┌─ Working data
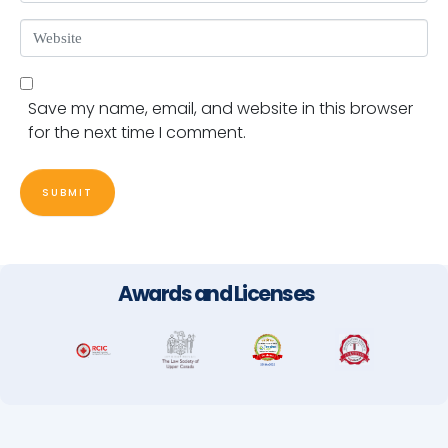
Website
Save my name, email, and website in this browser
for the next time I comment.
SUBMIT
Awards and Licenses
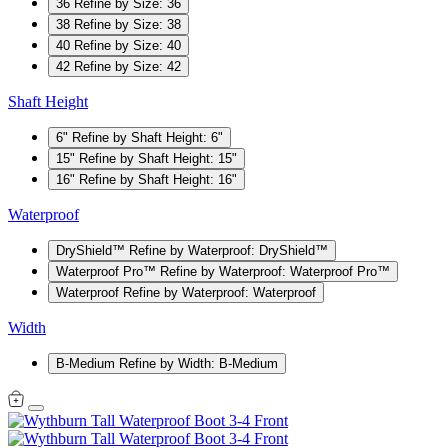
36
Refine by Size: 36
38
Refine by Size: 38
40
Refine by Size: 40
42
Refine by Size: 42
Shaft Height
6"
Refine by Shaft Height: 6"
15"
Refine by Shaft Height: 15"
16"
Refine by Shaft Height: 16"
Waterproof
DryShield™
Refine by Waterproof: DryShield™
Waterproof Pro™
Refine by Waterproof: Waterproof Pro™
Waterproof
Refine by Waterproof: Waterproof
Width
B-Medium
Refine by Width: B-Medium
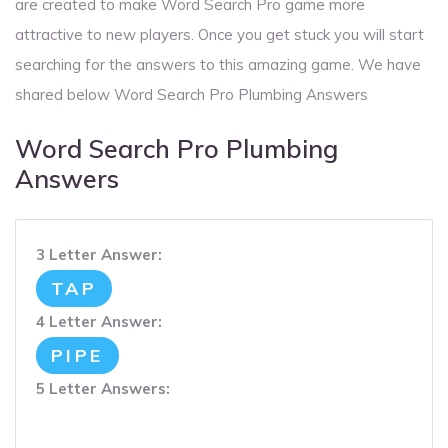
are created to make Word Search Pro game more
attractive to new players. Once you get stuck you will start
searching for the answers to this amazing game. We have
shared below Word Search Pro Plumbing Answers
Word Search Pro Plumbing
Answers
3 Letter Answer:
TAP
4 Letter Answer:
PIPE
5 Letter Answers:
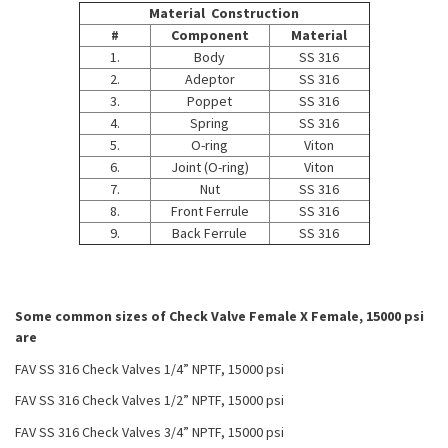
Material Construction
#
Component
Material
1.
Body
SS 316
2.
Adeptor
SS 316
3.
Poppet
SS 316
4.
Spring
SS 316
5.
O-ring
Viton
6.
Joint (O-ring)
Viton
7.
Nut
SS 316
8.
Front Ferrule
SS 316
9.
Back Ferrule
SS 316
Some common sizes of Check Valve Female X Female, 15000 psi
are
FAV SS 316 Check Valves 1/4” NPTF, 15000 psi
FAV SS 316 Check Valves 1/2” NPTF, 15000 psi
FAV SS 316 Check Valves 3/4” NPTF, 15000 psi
└─
┌─ Working data
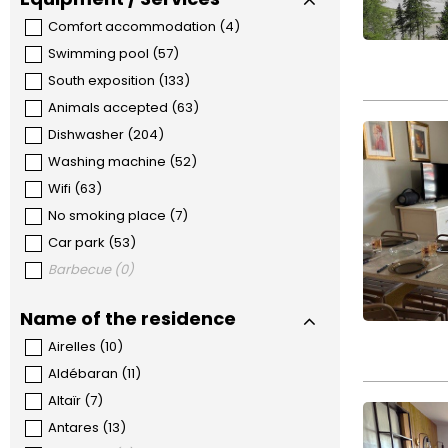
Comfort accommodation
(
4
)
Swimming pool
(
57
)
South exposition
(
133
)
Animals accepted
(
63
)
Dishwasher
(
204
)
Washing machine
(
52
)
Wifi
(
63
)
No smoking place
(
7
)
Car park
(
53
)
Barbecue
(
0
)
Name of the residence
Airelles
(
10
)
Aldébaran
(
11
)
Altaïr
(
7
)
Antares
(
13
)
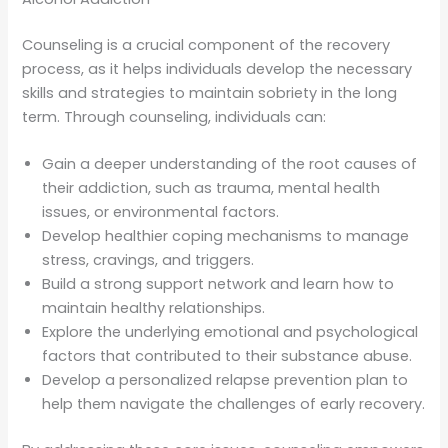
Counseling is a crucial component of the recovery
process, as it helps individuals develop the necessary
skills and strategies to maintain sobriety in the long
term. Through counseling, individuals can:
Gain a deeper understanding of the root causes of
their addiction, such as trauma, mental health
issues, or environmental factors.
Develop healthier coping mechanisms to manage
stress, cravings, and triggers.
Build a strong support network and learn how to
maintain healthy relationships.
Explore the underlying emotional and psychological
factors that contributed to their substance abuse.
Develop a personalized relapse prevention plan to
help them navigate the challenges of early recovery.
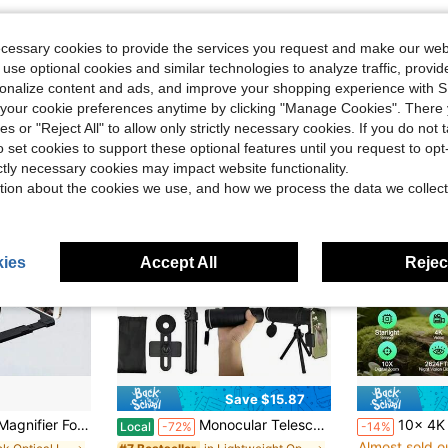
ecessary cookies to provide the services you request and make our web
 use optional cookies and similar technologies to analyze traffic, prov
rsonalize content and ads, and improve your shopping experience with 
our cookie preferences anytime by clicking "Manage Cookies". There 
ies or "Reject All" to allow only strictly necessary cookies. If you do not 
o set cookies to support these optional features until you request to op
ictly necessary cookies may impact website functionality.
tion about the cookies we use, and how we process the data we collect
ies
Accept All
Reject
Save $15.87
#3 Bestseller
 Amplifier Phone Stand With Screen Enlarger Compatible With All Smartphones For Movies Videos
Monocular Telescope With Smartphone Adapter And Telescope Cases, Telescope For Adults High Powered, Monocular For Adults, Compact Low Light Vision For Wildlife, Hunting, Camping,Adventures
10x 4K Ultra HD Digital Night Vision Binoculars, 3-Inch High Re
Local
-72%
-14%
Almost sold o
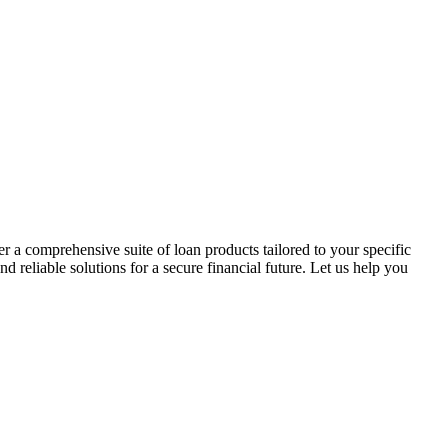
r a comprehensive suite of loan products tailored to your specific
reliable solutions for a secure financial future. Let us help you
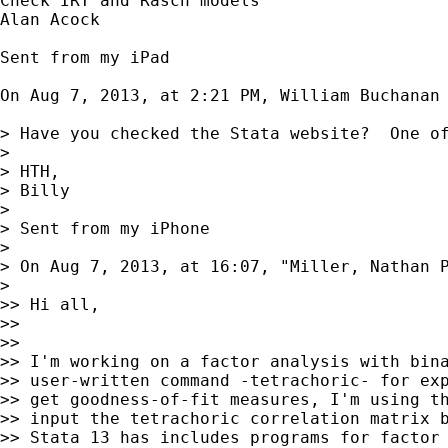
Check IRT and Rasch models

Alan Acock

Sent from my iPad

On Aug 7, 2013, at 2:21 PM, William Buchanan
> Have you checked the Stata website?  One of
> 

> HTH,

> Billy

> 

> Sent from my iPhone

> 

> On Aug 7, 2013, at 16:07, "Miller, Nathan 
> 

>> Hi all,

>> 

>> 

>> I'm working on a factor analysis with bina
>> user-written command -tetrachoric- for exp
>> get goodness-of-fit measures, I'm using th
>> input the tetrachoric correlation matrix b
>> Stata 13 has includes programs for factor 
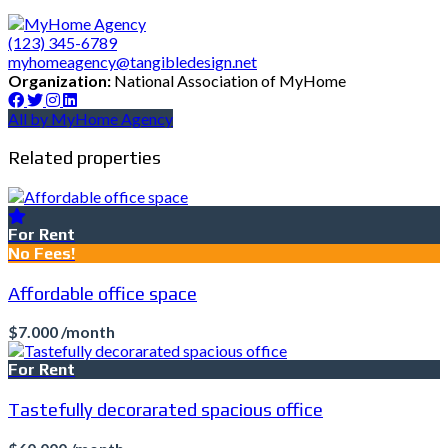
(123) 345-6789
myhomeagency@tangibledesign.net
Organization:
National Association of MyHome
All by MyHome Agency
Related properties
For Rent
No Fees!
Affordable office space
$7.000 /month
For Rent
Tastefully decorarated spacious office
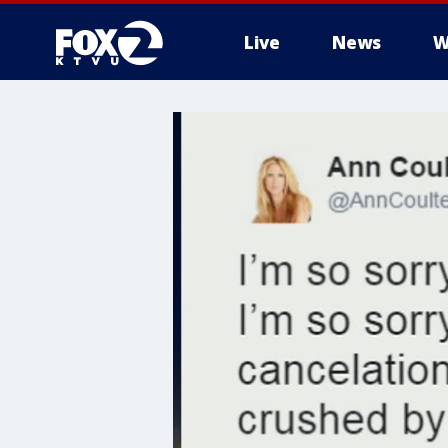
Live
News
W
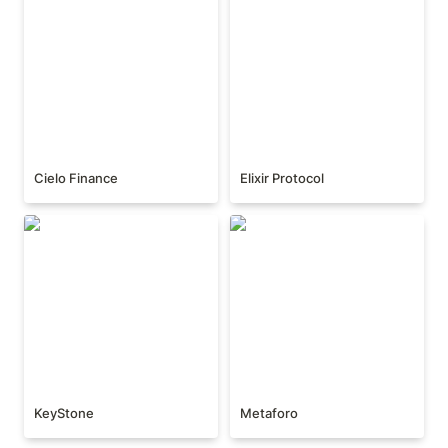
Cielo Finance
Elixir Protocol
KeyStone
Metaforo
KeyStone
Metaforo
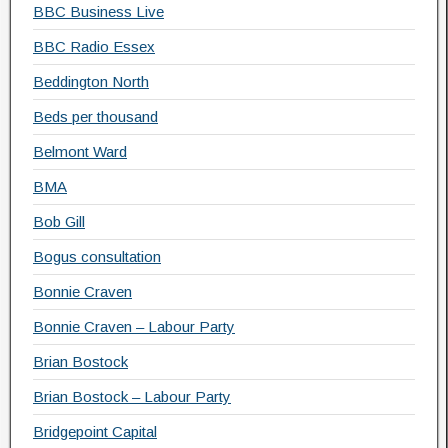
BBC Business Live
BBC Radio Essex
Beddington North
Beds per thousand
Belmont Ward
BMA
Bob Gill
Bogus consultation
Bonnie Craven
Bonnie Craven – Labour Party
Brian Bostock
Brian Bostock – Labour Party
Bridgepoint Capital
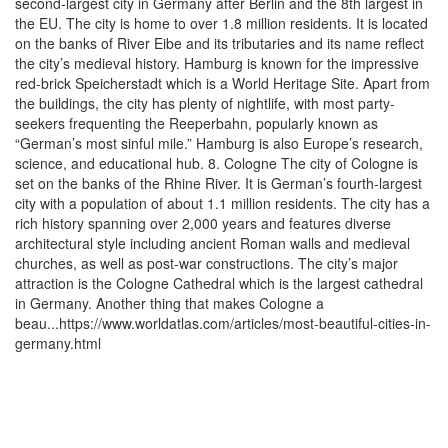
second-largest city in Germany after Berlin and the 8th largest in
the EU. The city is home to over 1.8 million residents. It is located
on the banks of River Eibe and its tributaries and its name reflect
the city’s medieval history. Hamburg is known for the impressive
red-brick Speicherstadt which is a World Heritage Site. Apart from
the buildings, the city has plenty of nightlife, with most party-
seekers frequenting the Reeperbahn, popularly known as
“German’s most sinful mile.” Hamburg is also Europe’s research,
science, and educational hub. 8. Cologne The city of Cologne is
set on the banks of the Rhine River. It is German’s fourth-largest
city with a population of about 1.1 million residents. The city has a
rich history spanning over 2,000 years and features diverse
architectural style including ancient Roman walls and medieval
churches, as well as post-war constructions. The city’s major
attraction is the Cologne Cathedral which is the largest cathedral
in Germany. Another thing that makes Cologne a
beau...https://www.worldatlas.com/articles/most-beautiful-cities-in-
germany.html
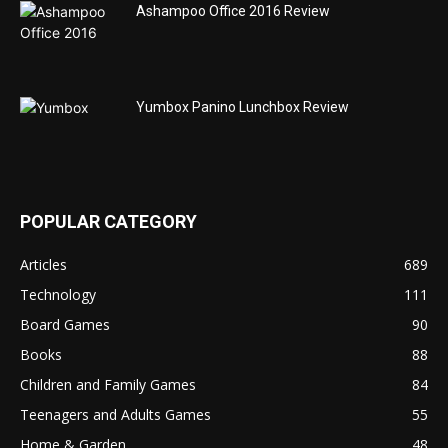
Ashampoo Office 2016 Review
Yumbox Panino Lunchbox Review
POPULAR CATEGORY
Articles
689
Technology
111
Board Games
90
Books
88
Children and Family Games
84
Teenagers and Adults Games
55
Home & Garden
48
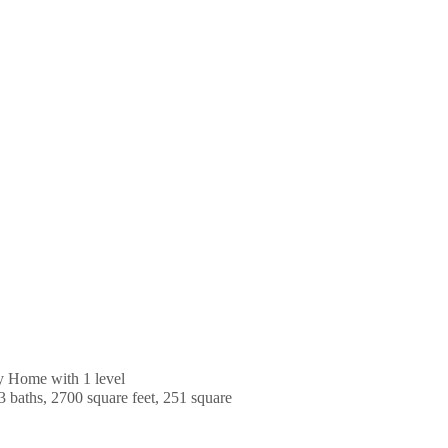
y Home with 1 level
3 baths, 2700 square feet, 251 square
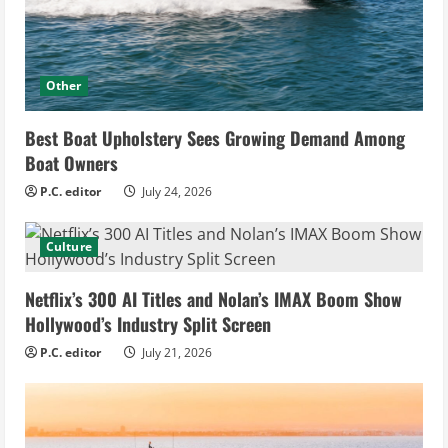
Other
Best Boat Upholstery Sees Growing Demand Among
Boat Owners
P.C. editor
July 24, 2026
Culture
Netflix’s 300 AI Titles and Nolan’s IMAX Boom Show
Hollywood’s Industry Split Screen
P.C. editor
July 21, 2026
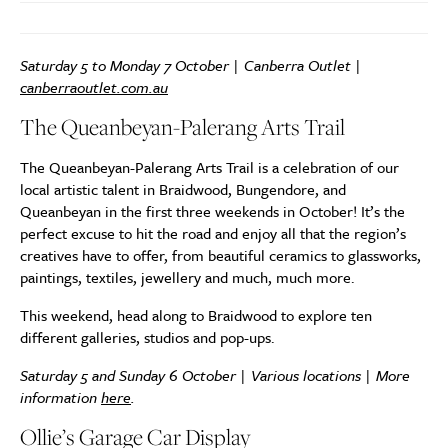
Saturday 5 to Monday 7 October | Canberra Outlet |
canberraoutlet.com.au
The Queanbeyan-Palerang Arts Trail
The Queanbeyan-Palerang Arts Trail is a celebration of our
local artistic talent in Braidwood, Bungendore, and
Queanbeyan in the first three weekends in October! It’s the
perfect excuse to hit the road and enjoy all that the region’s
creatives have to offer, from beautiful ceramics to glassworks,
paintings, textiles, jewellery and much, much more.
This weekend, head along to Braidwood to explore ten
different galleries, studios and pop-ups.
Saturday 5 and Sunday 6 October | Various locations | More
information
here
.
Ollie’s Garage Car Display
└─
┌─ Working data
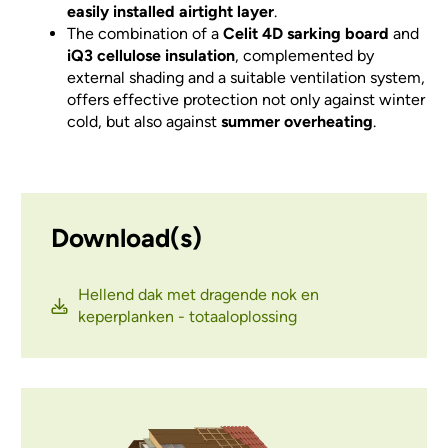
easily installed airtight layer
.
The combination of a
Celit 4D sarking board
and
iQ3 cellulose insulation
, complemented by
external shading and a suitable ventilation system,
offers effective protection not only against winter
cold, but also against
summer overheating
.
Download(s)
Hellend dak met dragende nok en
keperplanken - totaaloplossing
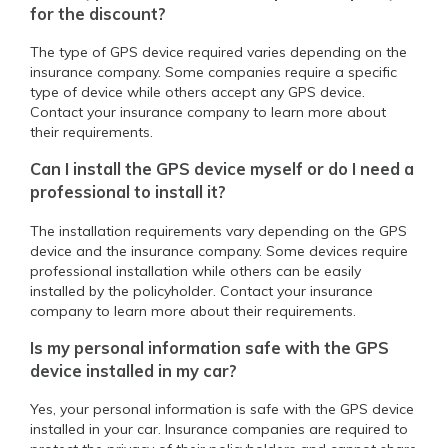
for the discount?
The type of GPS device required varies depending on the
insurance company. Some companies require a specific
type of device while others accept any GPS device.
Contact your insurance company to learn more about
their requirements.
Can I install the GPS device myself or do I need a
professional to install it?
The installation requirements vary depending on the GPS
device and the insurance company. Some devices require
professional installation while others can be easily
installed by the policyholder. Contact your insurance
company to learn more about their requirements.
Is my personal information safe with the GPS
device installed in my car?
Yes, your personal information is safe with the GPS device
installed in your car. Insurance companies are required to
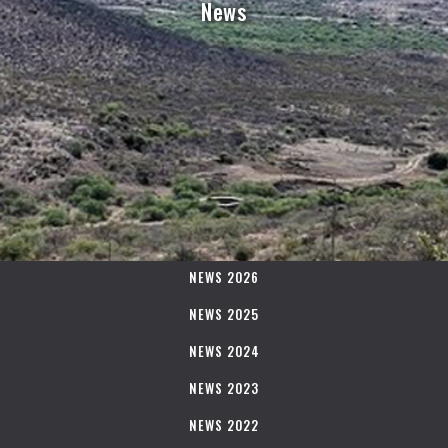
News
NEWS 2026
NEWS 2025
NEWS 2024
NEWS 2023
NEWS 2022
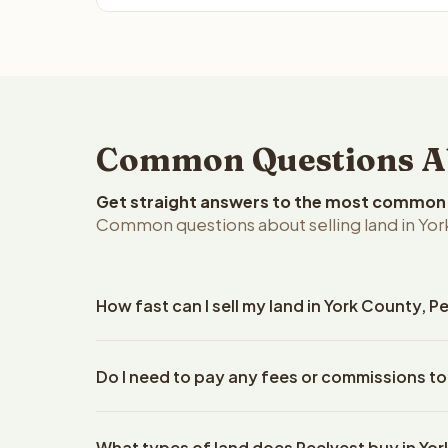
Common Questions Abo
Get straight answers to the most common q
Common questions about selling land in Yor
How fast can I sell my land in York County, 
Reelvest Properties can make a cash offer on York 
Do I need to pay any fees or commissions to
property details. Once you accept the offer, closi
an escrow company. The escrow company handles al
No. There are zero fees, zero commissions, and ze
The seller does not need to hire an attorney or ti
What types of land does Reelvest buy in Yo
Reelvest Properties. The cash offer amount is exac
└─
• _Work instructions_
List the lines of the material in which the word "Letter" occurs.

• _Answer section_
3 Letter Answer:
4 Letter Answer:
5 Letter Answers:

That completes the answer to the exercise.